После праздников лед пошел реже и вымотанные пьянкой коллеги-капитаны, решив, что на Двине образовался устойчивый свободный ото льда проход, затребовав в качестве лоцманов местных знатоков плесов и перекатов, мелей и каменистых высыпок, двинулись гуртом к Усть Пинеге. Наш путь лежал дальше, в верховье реки, к Богом проклятым, утонувшим в грязи и болотах деревням куда на пузе, упираясь в ил побитыми лопастями винтов, могла проползти наша плоскодонная лохань.

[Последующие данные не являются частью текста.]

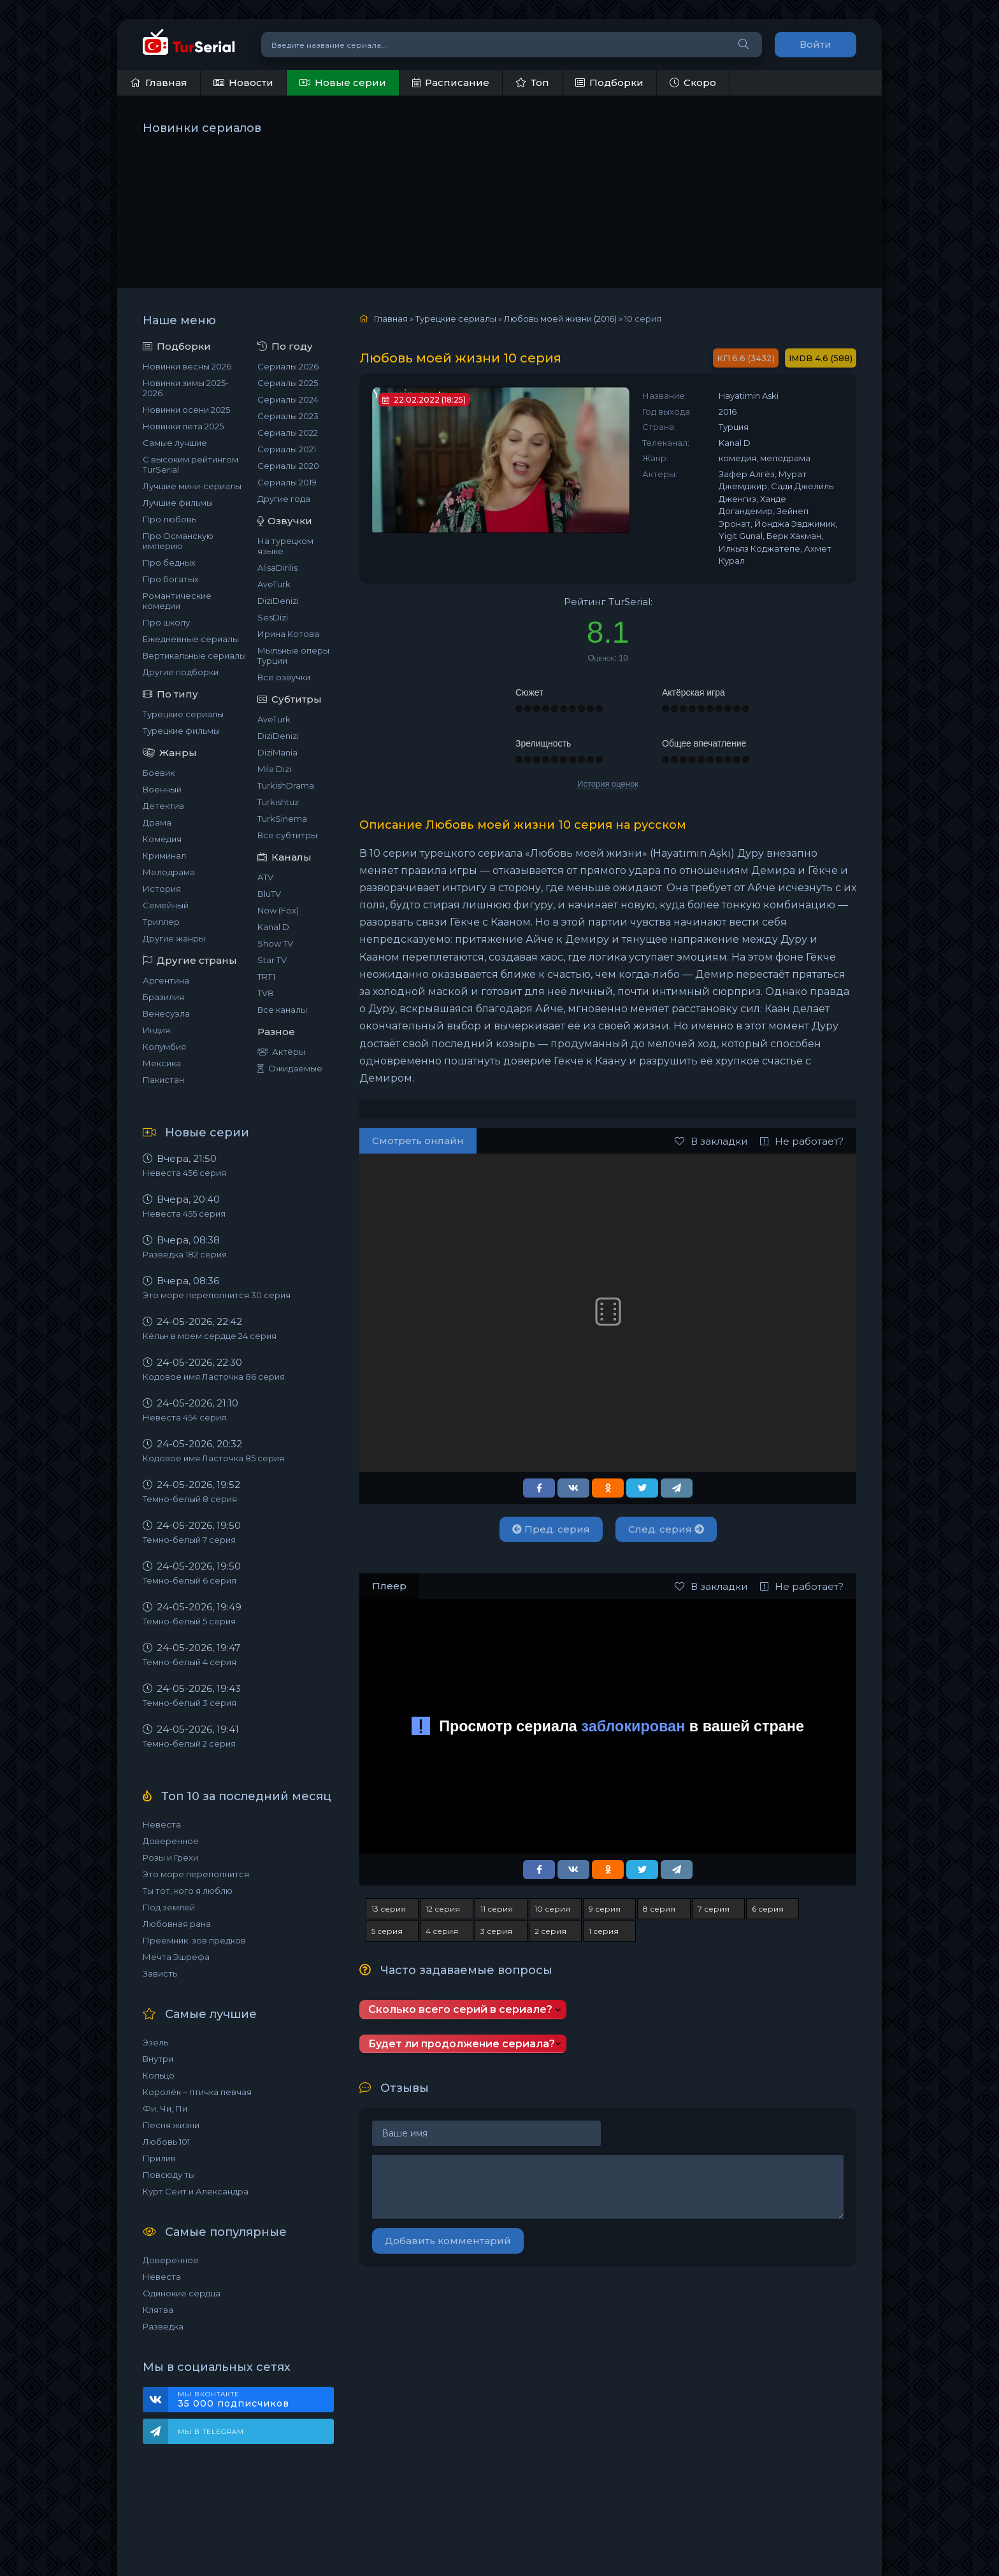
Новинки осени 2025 (186, 409)
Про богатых (171, 579)
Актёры (281, 1052)
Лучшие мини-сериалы (192, 486)
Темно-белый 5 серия (189, 1621)
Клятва (158, 2310)
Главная (158, 82)
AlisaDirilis (277, 567)
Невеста (162, 1824)
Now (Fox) (278, 910)
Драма (157, 822)
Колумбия (164, 1046)
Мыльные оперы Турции (293, 655)
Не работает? (802, 1141)
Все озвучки (283, 677)
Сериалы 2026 (288, 366)
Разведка (163, 2326)
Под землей (169, 1907)
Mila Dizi (274, 769)
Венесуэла (166, 1013)
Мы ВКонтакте (249, 2399)
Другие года (283, 499)
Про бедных (169, 562)
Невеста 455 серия (184, 1213)
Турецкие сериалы (183, 714)
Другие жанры (174, 938)
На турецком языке (285, 546)
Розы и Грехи (170, 1857)
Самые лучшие (175, 443)
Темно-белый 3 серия (189, 1703)
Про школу (166, 622)
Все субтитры (287, 835)
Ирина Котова (288, 634)
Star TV (272, 960)
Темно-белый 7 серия (189, 1540)
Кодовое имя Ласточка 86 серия (214, 1376)
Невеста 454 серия (184, 1417)
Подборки (609, 82)
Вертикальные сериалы (194, 655)
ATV (265, 877)
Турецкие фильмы (181, 731)
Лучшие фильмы (178, 502)
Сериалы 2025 (287, 383)
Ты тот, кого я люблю (188, 1890)
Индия (156, 1030)
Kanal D (273, 927)
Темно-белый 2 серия (189, 1743)
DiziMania (277, 752)
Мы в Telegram (211, 2432)
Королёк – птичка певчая (197, 2092)
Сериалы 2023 (288, 416)
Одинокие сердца (181, 2293)
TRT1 (266, 976)
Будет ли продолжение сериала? (461, 2044)
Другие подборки (181, 672)
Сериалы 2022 (287, 432)
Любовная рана (177, 1924)
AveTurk (274, 584)
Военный (162, 789)
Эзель (155, 2042)
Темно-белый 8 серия (190, 1499)
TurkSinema (282, 818)
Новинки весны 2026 (187, 366)
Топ (532, 82)
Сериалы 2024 (288, 399)
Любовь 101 (166, 2141)
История (162, 889)
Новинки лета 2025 (183, 426)
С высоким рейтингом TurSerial (190, 464)
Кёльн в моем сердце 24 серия (210, 1336)
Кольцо (159, 2075)
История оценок (607, 784)
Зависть (160, 1973)
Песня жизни (171, 2125)
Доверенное (171, 1841)
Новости (243, 82)
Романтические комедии (177, 600)
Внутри (158, 2059)
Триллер (161, 922)
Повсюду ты (169, 2175)
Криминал (164, 855)
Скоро (693, 82)
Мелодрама (169, 872)
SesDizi (272, 617)
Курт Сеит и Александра (195, 2191)
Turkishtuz (278, 802)
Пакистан (163, 1080)
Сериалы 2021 (286, 449)
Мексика (162, 1063)
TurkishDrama (285, 785)
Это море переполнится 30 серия (217, 1295)
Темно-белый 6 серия (189, 1580)
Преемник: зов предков (194, 1940)
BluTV (269, 894)
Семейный (166, 905)
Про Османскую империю (178, 541)
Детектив (163, 806)
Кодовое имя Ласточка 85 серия (213, 1458)
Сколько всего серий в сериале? (460, 2009)
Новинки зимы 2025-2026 (186, 388)
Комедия (162, 839)
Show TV (275, 943)
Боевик (159, 773)
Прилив (159, 2158)
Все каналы (282, 1010)
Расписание (450, 82)
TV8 (265, 993)
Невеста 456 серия (184, 1173)
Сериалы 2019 (287, 482)
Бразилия (163, 997)
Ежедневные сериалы (191, 639)
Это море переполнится (196, 1874)
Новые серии (342, 82)
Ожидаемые (289, 1068)
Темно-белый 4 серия (189, 1662)
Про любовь (169, 519)
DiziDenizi (278, 601)
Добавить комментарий (448, 2241)
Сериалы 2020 (288, 466)
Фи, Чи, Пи (165, 2108)
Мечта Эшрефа (176, 1957)
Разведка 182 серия (185, 1254)
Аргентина (166, 980)
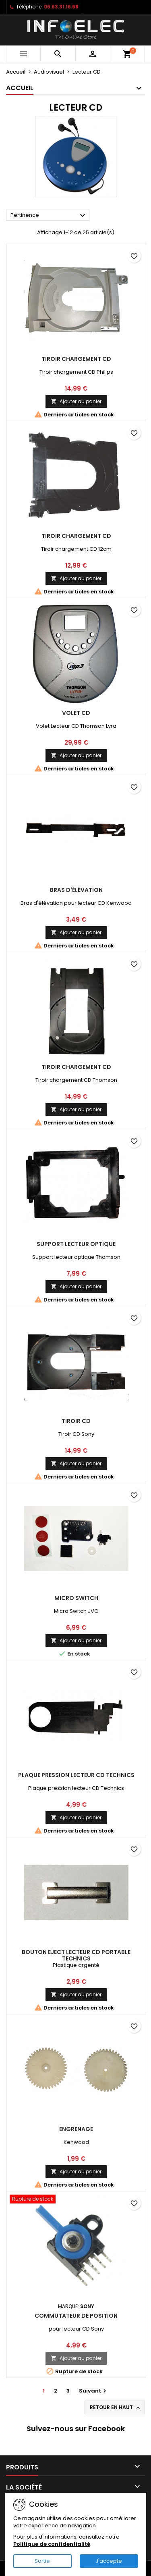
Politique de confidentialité (51, 2544)
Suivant (93, 2391)
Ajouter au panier (76, 401)
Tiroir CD (76, 1421)
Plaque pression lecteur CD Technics (76, 1775)
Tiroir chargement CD (76, 359)
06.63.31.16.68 (61, 6)
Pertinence (48, 215)
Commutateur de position (76, 2316)
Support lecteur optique (76, 1244)
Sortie (42, 2561)
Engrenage (76, 2129)
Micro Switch (76, 1598)
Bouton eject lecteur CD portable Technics (76, 1955)
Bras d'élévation (76, 890)
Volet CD (76, 713)
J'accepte (108, 2561)
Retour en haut (115, 2407)
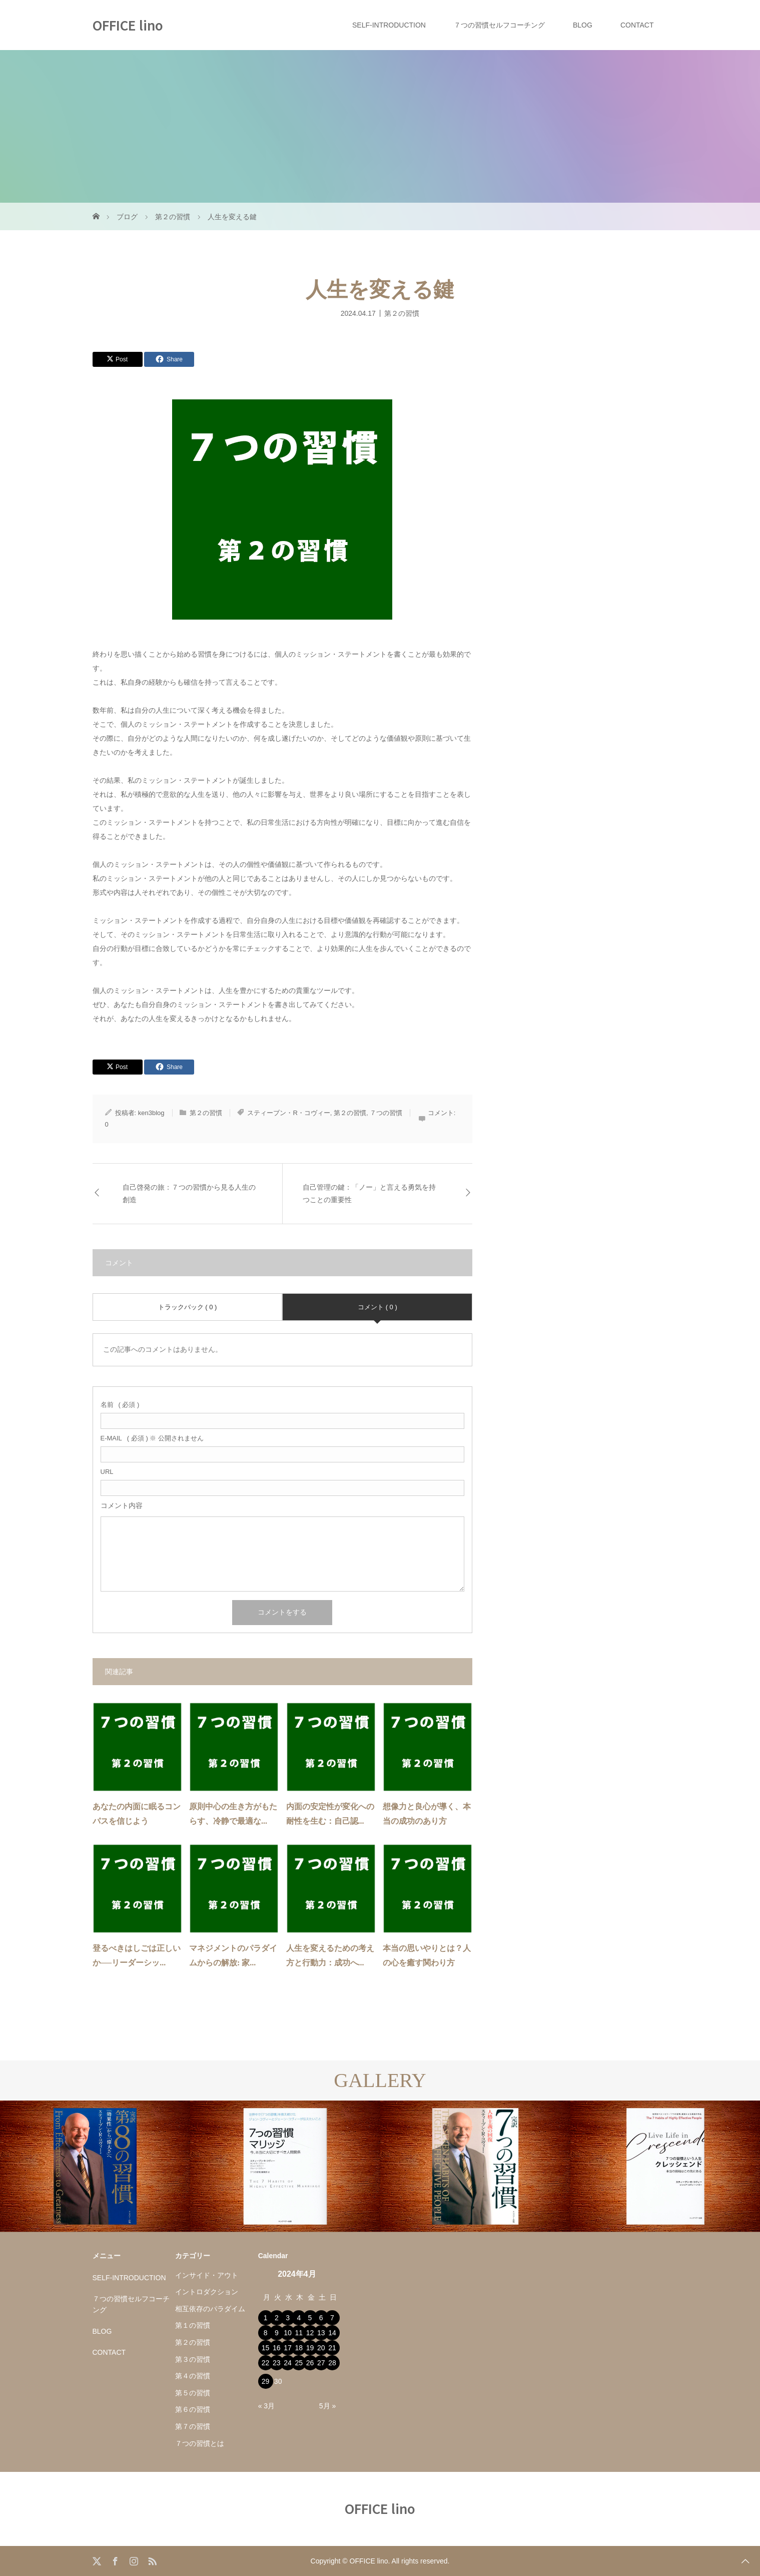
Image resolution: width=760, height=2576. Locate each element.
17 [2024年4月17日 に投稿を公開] (288, 2348)
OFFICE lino (128, 25)
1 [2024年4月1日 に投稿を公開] (266, 2318)
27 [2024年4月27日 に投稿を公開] (321, 2363)
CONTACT (637, 25)
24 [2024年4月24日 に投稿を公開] (288, 2363)
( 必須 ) (120, 1404)
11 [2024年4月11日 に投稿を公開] (299, 2333)
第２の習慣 (401, 313)
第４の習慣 (192, 2376)
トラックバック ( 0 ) (187, 1307)
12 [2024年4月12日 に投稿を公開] (310, 2333)
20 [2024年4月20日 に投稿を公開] (321, 2348)
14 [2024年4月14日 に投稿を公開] (332, 2333)
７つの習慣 (386, 1113)
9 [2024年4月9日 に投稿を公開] (277, 2333)
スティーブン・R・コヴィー (288, 1113)
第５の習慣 (192, 2393)
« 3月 (266, 2406)
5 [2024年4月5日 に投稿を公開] (310, 2318)
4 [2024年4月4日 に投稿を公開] (299, 2318)
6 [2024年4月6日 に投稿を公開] (321, 2318)
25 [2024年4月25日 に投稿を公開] (299, 2363)
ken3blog (151, 1113)
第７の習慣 (192, 2426)
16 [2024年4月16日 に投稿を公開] (277, 2348)
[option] (95, 2166)
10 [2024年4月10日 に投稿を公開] (288, 2333)
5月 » (327, 2406)
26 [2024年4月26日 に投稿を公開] (310, 2363)
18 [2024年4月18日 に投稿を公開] (299, 2348)
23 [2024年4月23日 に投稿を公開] (277, 2363)
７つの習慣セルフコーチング (499, 25)
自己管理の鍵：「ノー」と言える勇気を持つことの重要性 (369, 1194)
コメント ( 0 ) (377, 1307)
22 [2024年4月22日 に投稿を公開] (266, 2363)
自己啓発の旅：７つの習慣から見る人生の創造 (189, 1194)
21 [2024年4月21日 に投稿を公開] (332, 2348)
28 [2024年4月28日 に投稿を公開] (332, 2363)
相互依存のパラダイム (210, 2309)
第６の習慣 (192, 2409)
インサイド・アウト (206, 2275)
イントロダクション (206, 2292)
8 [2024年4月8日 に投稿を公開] (266, 2333)
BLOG (582, 25)
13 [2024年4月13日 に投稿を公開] (321, 2333)
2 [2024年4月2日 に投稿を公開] (277, 2318)
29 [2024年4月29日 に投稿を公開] (266, 2381)
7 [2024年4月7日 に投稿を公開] (332, 2318)
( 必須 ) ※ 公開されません (152, 1438)
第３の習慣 (192, 2359)
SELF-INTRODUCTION (389, 25)
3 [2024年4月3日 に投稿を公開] (288, 2318)
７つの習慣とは (199, 2443)
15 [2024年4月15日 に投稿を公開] (266, 2348)
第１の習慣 (192, 2325)
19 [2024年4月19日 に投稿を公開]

     Лоцманом у нас была дама-здоровенная, закутанная в ватник кобыла в мужском треухе и кирзовых сапогах. Явившись на борт в Усть-Пинеге, прелестница потребовала  опохмелиться, причем уточнила: - "белого" вина душа не приемлет, белым вином мадам называла обычную водку, а вот, спирт "Питьевой" - был такой продукт на севере, по 5.12 за пузырь, дело наладит. и, то ли в силу избытка мужского к себе внимания в этих суровых краях, то ли в силу природной склонности, она с брезгливым безразличием отнеслась к петушиным наскокам расхорохорившегося капитана и одарила благосклонносьтью пышнотелую Валентину. Они поладили.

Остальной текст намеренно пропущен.